S’ils choisissaient de s’écarter de cette position et donc de la courbe W(.), il n’y aurait alors plus de cadre de référence pour la période suivante. Car si l’ensemble des points (y, W(y)) ne forme pas une figure simple et reconnaissable, dont la courbe W(y) puisse constituer une approximation, alors les entreprises ne sauront trop comment agir, et on sera en présence d’un système instable, dont on ne peut dire grand-chose tel celui de la figure 2.12 (correspondant à la figure 2.1 in White, 2002, p. 29) :

Figure 2.12

Si seul l’un des producteurs s’écarte de W(.), cela peut aussi signifier que le producteur en question n’appartient tout simplement pas ou plus à ce marché mais à un autre.

En quatrième et dernier lieu, on trouve, dès cette version initiale du modèle de White, la volonté de mettre l’accent sur une dimension plus pratique de sa théorie.

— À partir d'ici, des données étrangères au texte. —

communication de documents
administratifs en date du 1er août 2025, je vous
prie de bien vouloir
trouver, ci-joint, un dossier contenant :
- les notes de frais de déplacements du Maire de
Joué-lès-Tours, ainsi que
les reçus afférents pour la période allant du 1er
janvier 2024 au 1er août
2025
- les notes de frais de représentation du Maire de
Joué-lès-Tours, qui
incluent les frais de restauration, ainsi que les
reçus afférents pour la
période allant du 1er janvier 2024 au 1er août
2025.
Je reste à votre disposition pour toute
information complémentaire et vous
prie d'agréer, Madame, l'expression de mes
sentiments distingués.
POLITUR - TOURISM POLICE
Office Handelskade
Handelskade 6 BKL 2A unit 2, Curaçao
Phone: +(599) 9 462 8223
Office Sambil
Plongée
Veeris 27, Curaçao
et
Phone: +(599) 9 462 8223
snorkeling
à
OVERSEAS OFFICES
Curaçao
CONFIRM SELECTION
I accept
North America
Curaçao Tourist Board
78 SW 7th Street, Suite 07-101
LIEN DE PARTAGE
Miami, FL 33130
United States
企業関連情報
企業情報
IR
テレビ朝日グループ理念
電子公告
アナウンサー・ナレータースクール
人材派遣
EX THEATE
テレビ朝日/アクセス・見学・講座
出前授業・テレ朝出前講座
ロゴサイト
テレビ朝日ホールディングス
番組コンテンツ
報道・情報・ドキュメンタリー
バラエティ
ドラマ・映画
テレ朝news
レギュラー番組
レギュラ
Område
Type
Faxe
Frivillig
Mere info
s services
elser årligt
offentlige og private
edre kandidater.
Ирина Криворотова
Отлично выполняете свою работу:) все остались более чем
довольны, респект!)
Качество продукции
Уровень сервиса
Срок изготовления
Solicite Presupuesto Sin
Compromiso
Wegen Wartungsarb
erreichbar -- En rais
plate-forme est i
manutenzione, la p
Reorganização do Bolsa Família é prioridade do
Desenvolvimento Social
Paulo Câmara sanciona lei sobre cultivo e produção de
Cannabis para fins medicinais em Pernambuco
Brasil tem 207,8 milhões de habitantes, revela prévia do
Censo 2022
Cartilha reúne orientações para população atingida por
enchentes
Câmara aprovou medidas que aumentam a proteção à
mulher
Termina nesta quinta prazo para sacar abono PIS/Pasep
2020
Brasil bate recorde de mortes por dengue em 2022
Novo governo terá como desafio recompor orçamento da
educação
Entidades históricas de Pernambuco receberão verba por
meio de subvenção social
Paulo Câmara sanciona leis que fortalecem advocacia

Selon lui, le modèle peut servir aux entreprises pour prendre leurs décisions de sorte que « le marché devienne un système réaliste qui peut être utilisé par des entreprises concrètes » écrivent Leifer et White (1987, p. 105). Le modèle est en effet relativement facile à utiliser par les firmes car chacune d’entre elles

« connaît ses propres coûts de production pour une gamme de quantités. Elle n’a qu’à confronter ses coûts avec les opportunités de recettes possibles sur le marché et sélectionner la quantité produite appropriée qui maximise son profit. Ceci peut être fait [par Tony] avec un graphe [la figure 2.14 ci-dessous] (…) et une règle » (Leifer et White, 1987, p. 89).

Figure 2.14

Ainsi les hommes d’affaire peuvent-ils, selon Leifer et White, agir en fonction du cadre analytique défini par le modèle qui acquiert là une dimension pratique, une dimension que Leifer, commentant le modèle de White qualifie de « positive » :

« les entreprises peuvent construire, utiliser, reproduire le mécanisme du marché sans l’intervention de l’économètre ou d’un consultant (…). Le modèle affiche donc une ambition positive » (Leifer, 1985, p. 444).

Pour pouvoir comparer ses coûts au programme de marché W(y), le producteur doit toutefois connaître les valeurs des paramètres θ, γ, et K, ce qui ne va évidemment pas de soi.